The Bush recession devastated the working class and nearly wiped out the middle class. It put at least 13 million Americans out of work. About 10% of American families lost the homes they were living in. Millions of millennials had to move back in with their parents. Almost 40% of all the wealth in the country was wiped out. This was a disaster.
Not everyone suffered the same during the recession, and the recovery has not been equal either. The Wall Street Banks whose greed caused the financial collapse that led to the recession are better off and more profitable today than before they collapsed the economy. Their executives make at least 20% more than they did back then—despite putting their institutions into near collapse.

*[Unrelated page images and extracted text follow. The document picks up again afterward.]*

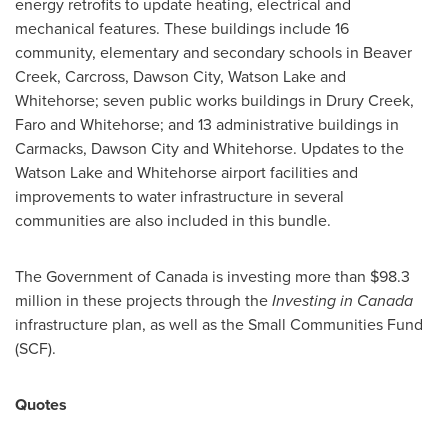
energy retrofits to update heating, electrical and
mechanical features. These buildings include 16
community, elementary and secondary schools in
Beaver
Creek
,
Carcross
,
Dawson City
,
Watson Lake
and
Whitehorse
; seven public works buildings in
Drury Creek
,
Faro
and
Whitehorse
; and 13 administrative buildings in
Carmacks
,
Dawson City
and
Whitehorse
. Updates to the
Watson Lake
and
Whitehorse
airport facilities and
improvements to water infrastructure in several
communities are also included in this bundle.
The Government of
Canada
is investing more than
$98.3
million
in these projects through the
Investing in
Canada
infrastructure plan, as well as the Small Communities Fund
(SCF).
Quotes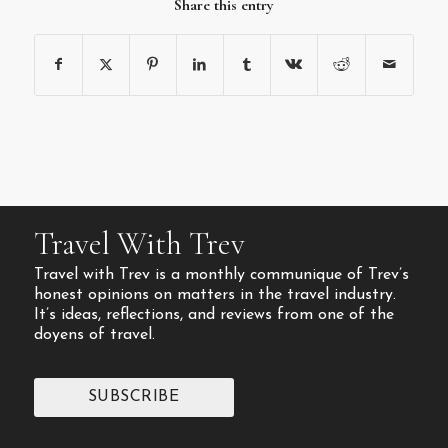
Share this entry
Travel With Trev
Travel with Trev is a monthly communique of Trev’s
honest opinions on matters in the travel industry.
It’s ideas, reflections, and reviews from one of the
doyens of travel.
SUBSCRIBE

Corporate profits are higher today than before the recession. CEO compensation has increased, and the disparity of wealth in this country is at levels not seen since the 1920’s when wealth disparity led to the Great Depression under Herbert Hoover.
Most Americans, however, are making 7% less than they did before the collapse when inflation is taken into account. And, despite steady job growth, 11 million are still un-employed or under employed.
The policies of George W. Bush and the Republican Congress served huge corporations, Wall Street, and the top 1% well. The Bush gift is one that keeps on giving. So does the shaft that the rest of the country got from the Bush/Cheney administration and GOP Congress.
The de-regulation of the banking industry allowed Wall Street speculators to gamble other people’s money in schemes that would have been stopped by regulators. The laissez faire policies of Bush brought the financial system down and forced taxpayers to bail the crooks out. No one went to jail. The perpetrators are doing better today than they were back then due to bad laws and a Congress that has been holding up the banking reforms passed by Democrats in 2009.
An updated study by the prominent economists Emmanuel Saez and Thomas Piketty found the top 10 percent of earners took more than half of the country’s total income in 2012, the highest level recorded since the government began collecting the relevant data a century ago. The top 1 percent took more than one-fifth of the income earned by Americans, one of the highest levels on record since 1913, when the government instituted an income tax.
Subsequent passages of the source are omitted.